An anonymous reader writes "CNET reports that SanDisk is courting open source developers to port Rockbox to its popular MP3 players. SanDisk is currently the world's second most popular MP3 player manufacturer after Apple. Rockbox is an open source OS for most major MP3 players. The article also talks about SanDisk's subversive new anti-iPod advertising campaign which calls iPod owners 'iChimps' and uses a 'street graffiti style' to create the illusion of a 'counter-culture uprising against the iPod'. The writer says, 'SanDisk is the first company to market its player as an ideological rather than technological alternative to the iPod. To do so is to fight Apple on their own terms.'"

9 of 374 comments (clear)

  1. Al Gore by Anonymous Coward · · Score: 5, Funny

    I hear Al Gore puts all his music in a Rockbox

  2. Who to support?! by Anonymous Coward · · Score: 5, Funny

    I... don't know who to support! It's Apple vs open source software! My world is crumbling - fanboy fighting fanboy, zealot fighting zealot. Cats and dogs living together!
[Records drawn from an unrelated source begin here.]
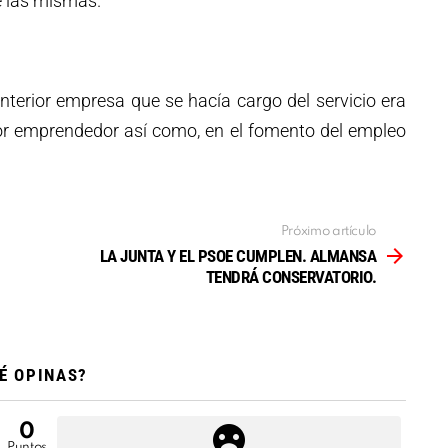
e las mismas.
anterior empresa que se hacía cargo del servicio era
or emprendedor así como, en el fomento del empleo
Próximo artículo
LA JUNTA Y EL PSOE CUMPLEN. ALMANSA
TENDRÁ CONSERVATORIO.
É OPINAS?
0
Puntos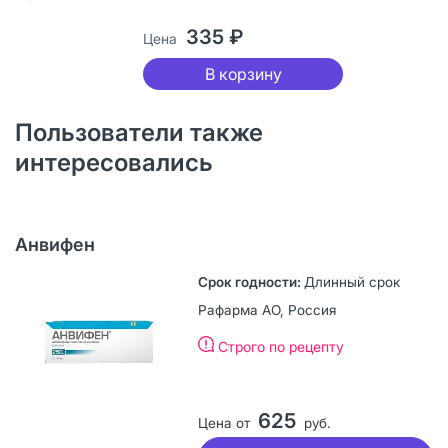
335 ₽
Цена
В корзину
Пользователи также
интересовались
Анвифен
Длинный срок
Рафарма АО, Россия
Строго по рецепту
625
Цена от
руб.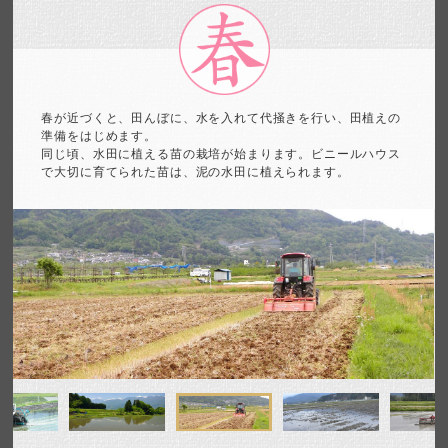
春が近づくと、田んぼに、水を入れて代掻きを行い、
田植えの
準備をはじめます。
同じ頃、水田に植える苗の栽培が始まります。ビニールハウス
で
大切に育てられた苗は、泥の水田に植えられます。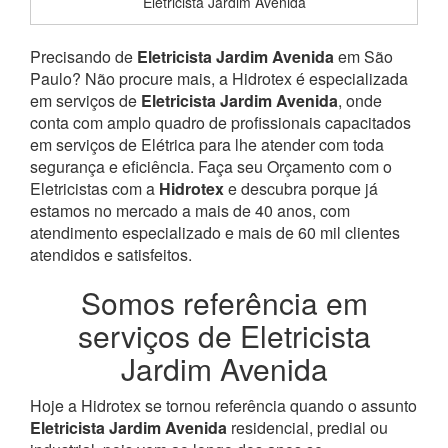
Eletricista Jardim Avenida
Precisando de
Eletricista Jardim Avenida
em São
Paulo? Não procure mais, a Hidrotex é especializada
em serviços de
Eletricista Jardim Avenida
, onde
conta com amplo quadro de profissionais capacitados
em serviços de Elétrica para lhe atender com toda
segurança e eficiência. Faça seu Orçamento com o
Eletricistas com a
Hidrotex
e descubra porque já
estamos no mercado a mais de 40 anos, com
atendimento especializado e mais de 60 mil clientes
atendidos e satisfeitos.
Somos referência em
serviços de Eletricista
Jardim Avenida
Hoje a Hidrotex se tornou referência quando o assunto
Eletricista Jardim Avenida
residencial, predial ou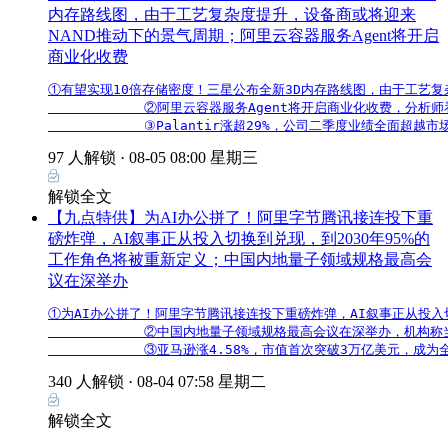
内存路线图，由于工艺复杂度提升，设备商或将迎来
NAND推动下的景气周期；阿里云容器服务Agent将开启
商业化收费
①有望实现10倍存储密度！三星公布全新3D内存路线图，由于工艺复杂
            ②阿里云容器服务Agent将开启商业化收费
            ③Palantir涨超29%，公司二季度业绩全
97 人解锁 ·
08-05 08:00 星期三
解锁全文
【九点特供】为AI办公拼了！阿里字节腾讯接连投下重
磅炸弹，AI叙事正从投入切换到兑现，到2030年95%的
工作角色将被重新定义；中国内地量子领域规格最高会
议在深举办
①为AI办公拼了！阿里字节腾讯接连投下重磅炸弹，AI叙事正从投入
            ②中国内地量子领域规格最高会议在深举办，
            ③亚马逊涨4.58%，市值首次突破3万亿美元，
340 人解锁 ·
08-04 07:58 星期二
解锁全文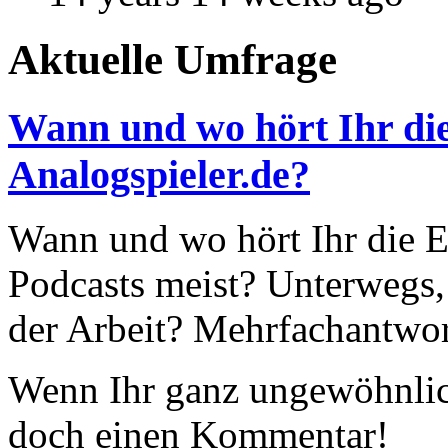
Aktuelle Umfrage
Wann und wo hört Ihr die
Analogspieler.de?
Wann und wo hört Ihr die Ep
Podcasts meist? Unterwegs,
der Arbeit? Mehrfachantwor
Wenn Ihr ganz ungewöhnlich
doch einen Kommentar!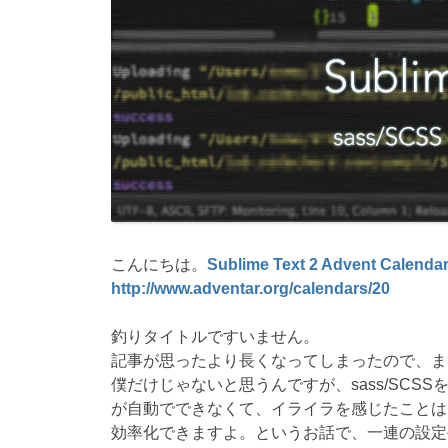
こんにちは。
Sublime Text 2 Advent Calenda
http://www.adventar.org/calendars/20
釣りタイトルですいません。
記事が思ったより長くなってしまったので、ま
僕だけじゃないと思うんですが、sass/SC
が自動でできなくて、イライラを感じたことはあり
効率化できますよ。というお話で、一連の設定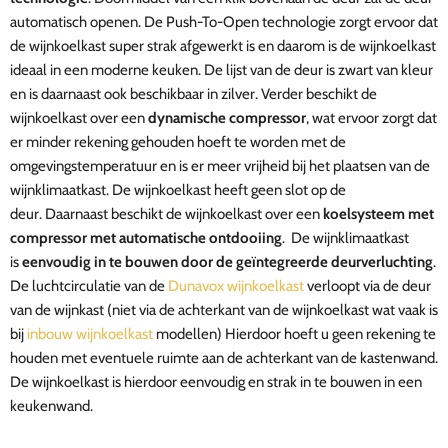
automatisch openen.
De Push-To-Open technologie zorgt ervoor dat
de wijnkoelkast super strak afgewerkt is en daarom is de wijnkoelkast
ideaal in een moderne keuken. De lijst van de deur is zwart van kleur
en is daarnaast ook beschikbaar in zilver.
Verder beschikt de
wijnkoelkast over een
dynamische compressor
, wat ervoor zorgt dat
er minder rekening gehouden hoeft te worden
met de
omgevingstemperatuur en is er meer vrijheid bij het plaatsen van de
wijnklimaatkast. De wijnkoelkast heeft geen slot op de
deur.
Daarnaast beschikt de wijnkoelkast over een
koelsysteem met
compressor met automatische ontdooiing
.
De wijnklimaatkast
is
eenvoudig in te bouwen door de geïntegreerde deurverluchting
.
De luchtcirculatie van de
Dunavox wijnkoelkast
verloopt via de deur
van de wijnkast (niet via de achterkant van de wijnkoelkast wat vaak is
bij
inbouw wijnkoelkast
modellen) Hierdoor hoeft u geen rekening te
houden met eventuele ruimte aan de achterkant van de kastenwand.
De wijnkoelkast is hierdoor eenvoudig en strak in te bouwen in een
keukenwand.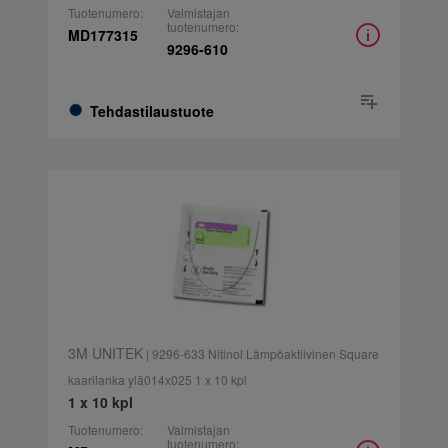
Tuotenumero:
Valmistajan
tuotenumero:
MD177315
9296-610
Tehdastilaustuote
3M UNITEK
| 9296-633 Nitinol Lämpöaktiivinen Square
kaarilanka ylä014x025 1 x 10 kpl
1 x 10 kpl
Tuotenumero:
Valmistajan
tuotenumero: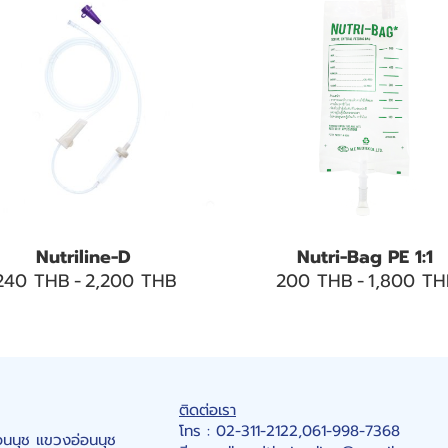
Nutriline-D
Nutri-Bag PE 1:1
240 THB
-
2,200 THB
200 THB
-
1,800 TH
ติดต่อเรา
โทร : 02-311-2122,061-998-7368
นนุช แขวงอ่อนนุช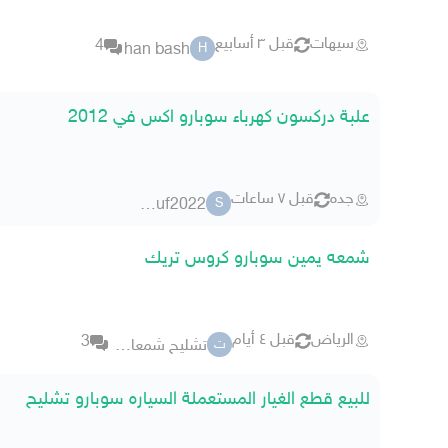
سيهات
قبل ٣ أسابيع
4
han bash
H
علبة دركسون كهرباء سوبارو اكس في 2012
جده
قبل ٧ ساعات
sfsuf2022
S
شمعه يمين سوبارو كروس تريك
الرياض
قبل ٤ أيام
3
تشليح شمعات وكاله
ت
للبيع قطع الغيار المستعملة السياره سوبارو تشليح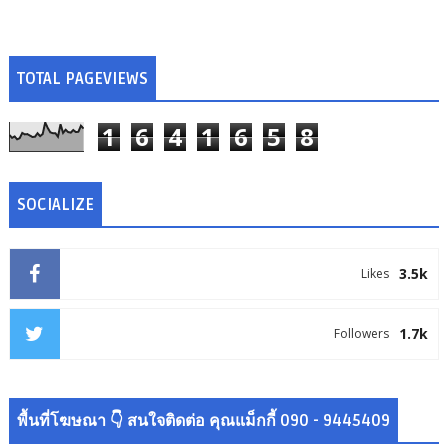
TOTAL PAGEVIEWS
1
6
4
1
6
5
8
SOCIALIZE
3.5k
Likes
1.7k
Followers
พื้นที่โฆษณา 👇 สนใจติดต่อ คุณแม็กกี้ 090 - 9445409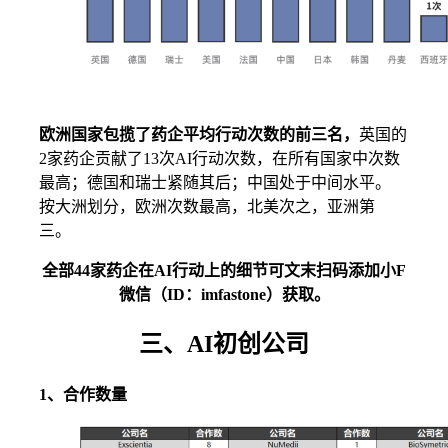
欧洲国家包揽了药企平均行动次数的前三名，
英国的
2家药企贡献了13次AI行动次数，在所有国家中次数
最高；德国和瑞士紧随其后；中国处于中间水平。
按大洲划分，欧洲次数最高，北美次之，亚洲第
三。
全部44家药企在AI行动上的细节可文末扫码添加小F
微信（ID：imfastone）获取。
三、AI初创公司
1、合作数量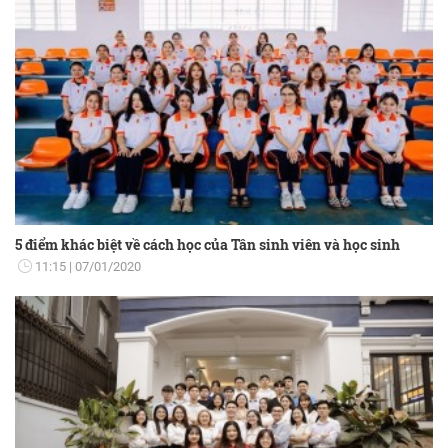
5 điểm khác biệt về cách học của Tân sinh viên và học sinh
11:15
07/01/2020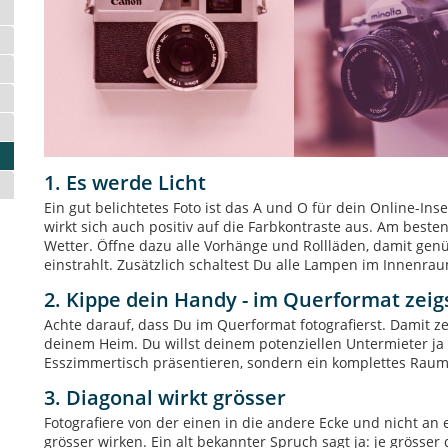
1. Es werde Licht
Ein gut belichtetes Foto ist das A und O für dein Online-Inse
wirkt sich auch positiv auf die Farbkontraste aus. Am beste
Wetter. Öffne dazu alle Vorhänge und Rollläden, damit genü
einstrahlt. Zusätzlich schaltest Du alle Lampen im Innenrau
2. Kippe dein Handy - im Querformat zei
Achte darauf, dass Du im Querformat fotografierst. Damit z
deinem Heim. Du willst deinem potenziellen Untermieter ja 
Esszimmertisch präsentieren, sondern ein komplettes Raum
3. Diagonal wirkt grösser
Fotografiere von der einen in die andere Ecke und nicht an
grösser wirken. Ein alt bekannter Spruch sagt ja: je grösse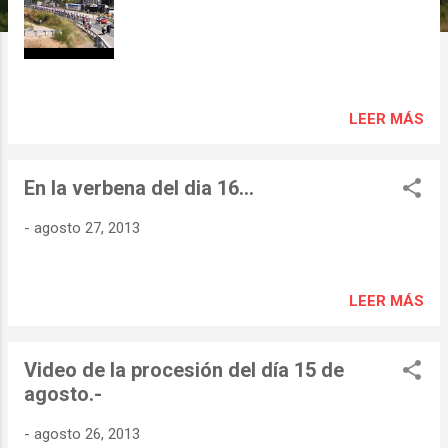
s
LEER MÁS
En la verbena del dia 16...
-
agosto 27, 2013
LEER MÁS
Video de la procesión del día 15 de
agosto.-
-
agosto 26, 2013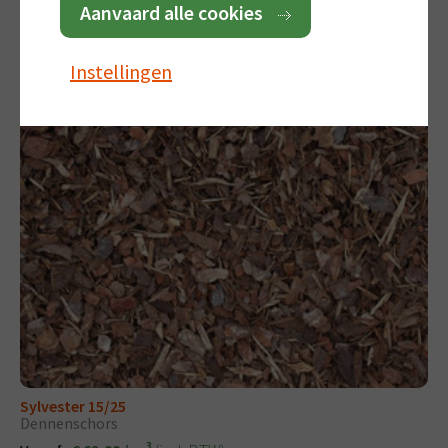
Aanvaard alle cookies
(incl. BTW)
Vanaf:
€ 37,00
Instellingen
Sylvester 15/25
Dennenschors
3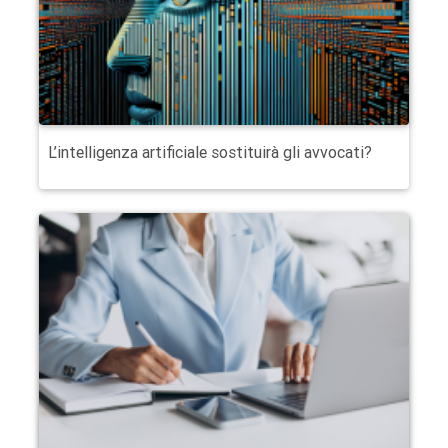
L’intelligenza artificiale sostituirà gli avvocati?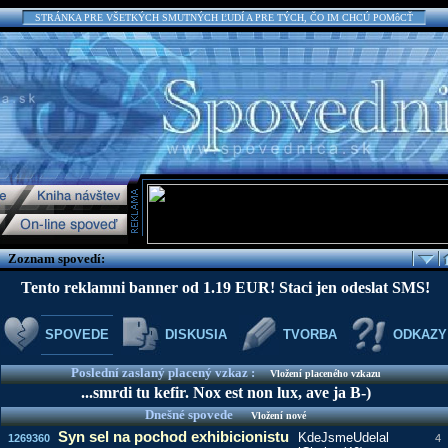
STRÁNKA PRE VŠETKÝCH SMUTNÝCH ĽUDÍ A PRE TÝCH, ČO IM CHCÚ POMôCŤ
Zoznam spovedí:
Tento reklamni banner od 1.19 EUR! Staci jen odeslat SMS!
SPOVEDE
DISKUSIA
TVORBA
ODKAZY
Poslední zaslaný placený vzkaz :
Vložení placeného vzkazu
...smrdi tu kefir. Nox est non lux, ave ja B-)
Dnešné spovede
Vložení nové
Syn sel na pochod exhibicionistu
KdeJsmeUdelal
1269360
4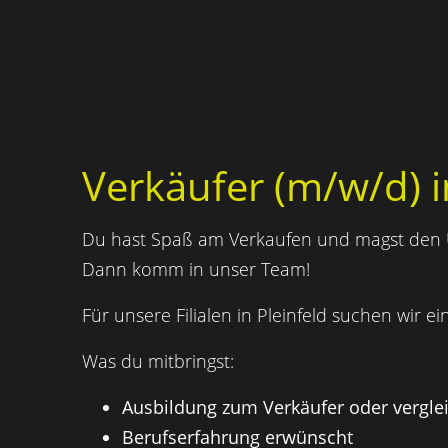
Verkäufer (m/w/d) in
Du hast Spaß am Verkaufen und magst den
Dann komm in unser Team!
Für unsere Filialen in Pleinfeld suchen wir ein
Was du mitbringst:
Ausbildung zum Verkäufer oder vergle
Berufserfahrung erwünscht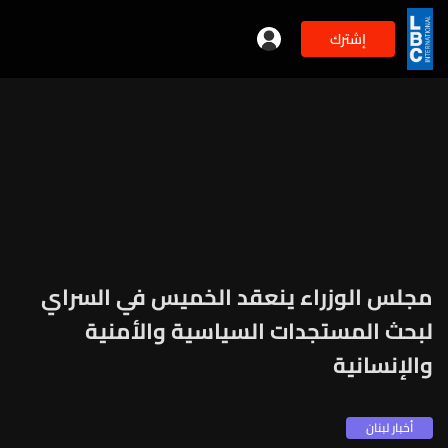
إشترك
مجلس الوزراء ينعقد الخميس في السراي
لبحث المستجدات السياسية والأمنية
والإنسانية
أخبار لبنان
  3. NEWS FLASH: iPod "Killer" Product/Campaign Launch! by Anonymous Coward · · Score: 5, Funny

    Dear Rockbox,

    Oh no, not that! Nobody has ever accused iPod owners of being slaves to fashion before! I'm sure everybody in the world will now rush out to buy your heroic piece of shit music player now. What ever will we do???

    Love,
    Steve Jobs

    P.S. Why not just make unlicensed stickers of Calvin pissing on the Apple logo while you're at it? The rest of your ads are almost, but not quite, that cool.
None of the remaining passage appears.